Ma quando, per un brevissimo istante, la mente non pensa più niente, e soltanto è riempita da un vuoto pulito, allora, evviva! ci siamo: appare là in fondo! E’, vero, ancora lontana, per ciò ci vorrà ancora un minuto, e il ritardo rimane, ma l’arrivo è questione di tempo, di pochissimo tempo! Avanzando come è capace di fare (velocità che l’età le permette), si spinge un po’ avanti col mento, poi, dopo piccola sosta, un altro colpetto alla fronte e torna, penzolando, davanti: sono questi i passi che una testa può fare, trovandosi sola, da anni, lasciato il resto del corpo che ormai non serviva più a niente, al massimo a dare fastidio e a impedir di pensare. Testa del signor professore (forse adesso potrebbe sentirmi): le porgo il saluto e gli auguri di buon capodanno! Grazie di cuore per essere tornata, mi scuso se per un breve momento ho creduto mancasse, e le promesse, perfino le sue, valessero come monete scadute, senza peso e valore! Invece ci siamo, e ancora una volta si parte: per esser fedeli, si può dire che siamo fedeli!

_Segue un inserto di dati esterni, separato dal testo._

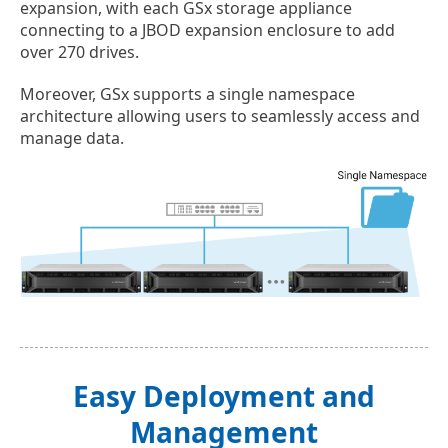
expansion, with each GSx storage appliance
connecting to a JBOD expansion enclosure to add
over 270 drives.
Moreover, GSx supports a single namespace
architecture allowing users to seamlessly access and
manage data.
Easy Deployment and
Management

Oserò cominciare dalla fronte solcata? Se la testa del signor professore, arrivata a questa distanza, è un palloncino che trema nell’aria, la fronte ricurva e piallata è la sua parte più ampia e più bianca, un po’ Alasca e Groenlandia, terra di ghiacci soltanto percorsi all’esterno da righe profonde come su neve ghiacciata le lame di slitta, lavorata all’interno da scosse e da crolli continui che sono sottomarini gelati, i pensieri. A ben vedere però, questo è soltanto impressione: che infatti non c’è forse rapporto tra dentro e di fuori? Non sono proprio le paure e gli scatti, le gioie e le tremende visioni che tutta la vita sono state prodotte lì (sotto sotto la pelle le carni la parete di osso) a fare, poi, quello che da fuori si vede? La terra rimane ghiacciata soltanto se sotto ci son blocchi giganti che costringono il sole a non sciogliere niente, ma se a primavera li sotto qualcosa si muove e c’è un pesce, più ardito degli altri, che riesce a guizzare nel freddo, allora è ben vero che anche all’esterno qualcosa di cambiato si osserva, e il lago che sembrava sicuro per ognuno che volesse passarci si riempie di grandi fessure, diventa una lastra sottile: segno che sotto lo specchio, tutto diventa diverso, e l’erba perfino, le alghe cresceranno nell’acqua. E se ancora avessimo un dubbio, ce lo toglieremmo da soli: già solo l’avermi rivisto e sentito, soltanto l’esser tornata a trovarmi, non sono forse bastati alla fronte a distendersi meglio, a sembrare come fosse più fresca e più irrigata dall’acqua, più morbida e un poco più rosa?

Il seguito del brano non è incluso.